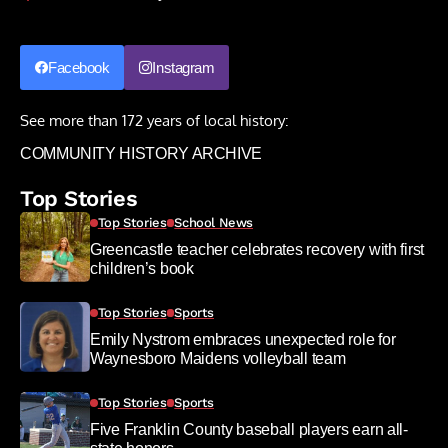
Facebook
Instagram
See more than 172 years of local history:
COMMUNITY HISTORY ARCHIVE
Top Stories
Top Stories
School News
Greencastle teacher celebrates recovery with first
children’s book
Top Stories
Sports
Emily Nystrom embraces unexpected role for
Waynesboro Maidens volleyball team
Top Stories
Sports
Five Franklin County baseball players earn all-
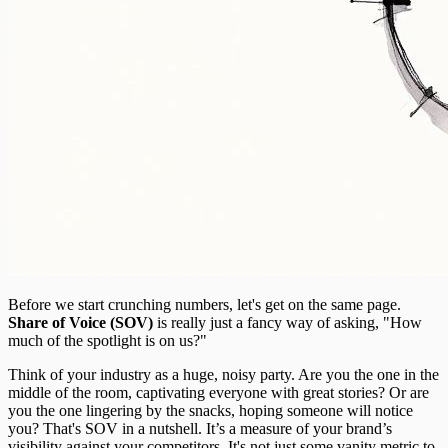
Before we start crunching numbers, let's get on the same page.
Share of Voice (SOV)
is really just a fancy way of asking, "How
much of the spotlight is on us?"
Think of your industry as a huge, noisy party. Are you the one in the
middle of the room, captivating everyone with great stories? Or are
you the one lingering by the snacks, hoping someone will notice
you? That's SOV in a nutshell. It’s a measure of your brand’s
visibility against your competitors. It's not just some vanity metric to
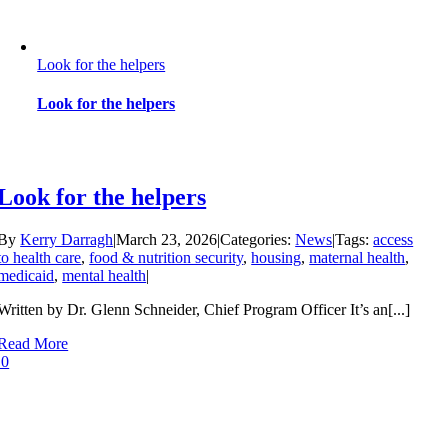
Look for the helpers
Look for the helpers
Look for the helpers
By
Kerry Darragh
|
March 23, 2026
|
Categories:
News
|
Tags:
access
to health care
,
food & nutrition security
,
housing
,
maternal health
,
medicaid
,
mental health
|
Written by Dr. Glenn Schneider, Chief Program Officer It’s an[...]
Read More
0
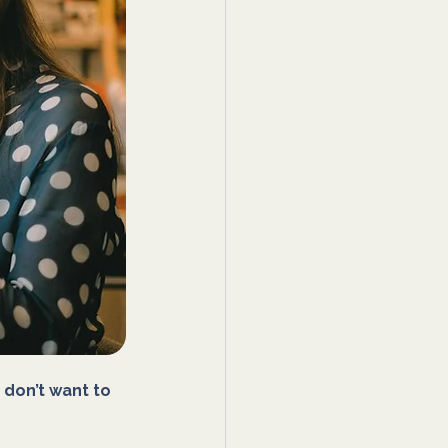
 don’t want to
┄┄┄┄┄┄
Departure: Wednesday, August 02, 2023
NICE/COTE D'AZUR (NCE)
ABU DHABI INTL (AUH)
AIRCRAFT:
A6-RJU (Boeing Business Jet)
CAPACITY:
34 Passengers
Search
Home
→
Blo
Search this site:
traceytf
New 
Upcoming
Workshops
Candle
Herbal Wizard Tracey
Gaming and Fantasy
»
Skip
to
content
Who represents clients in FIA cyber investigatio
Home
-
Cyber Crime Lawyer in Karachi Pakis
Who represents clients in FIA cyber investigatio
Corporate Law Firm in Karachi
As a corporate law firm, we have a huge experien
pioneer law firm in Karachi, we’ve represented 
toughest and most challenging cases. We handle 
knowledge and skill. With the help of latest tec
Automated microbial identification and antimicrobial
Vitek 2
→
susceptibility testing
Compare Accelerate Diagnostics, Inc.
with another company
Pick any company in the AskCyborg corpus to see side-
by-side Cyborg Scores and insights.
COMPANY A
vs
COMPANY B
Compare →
┄┄┄┄┄┄
WORK ITEM: Wherever the string "huge" appears in the entries above, list that line.

RESULT OF THIS TASK:
Think of your industry as a huge, noisy party. Are you the one in the
As a corporate law firm, we have a huge experien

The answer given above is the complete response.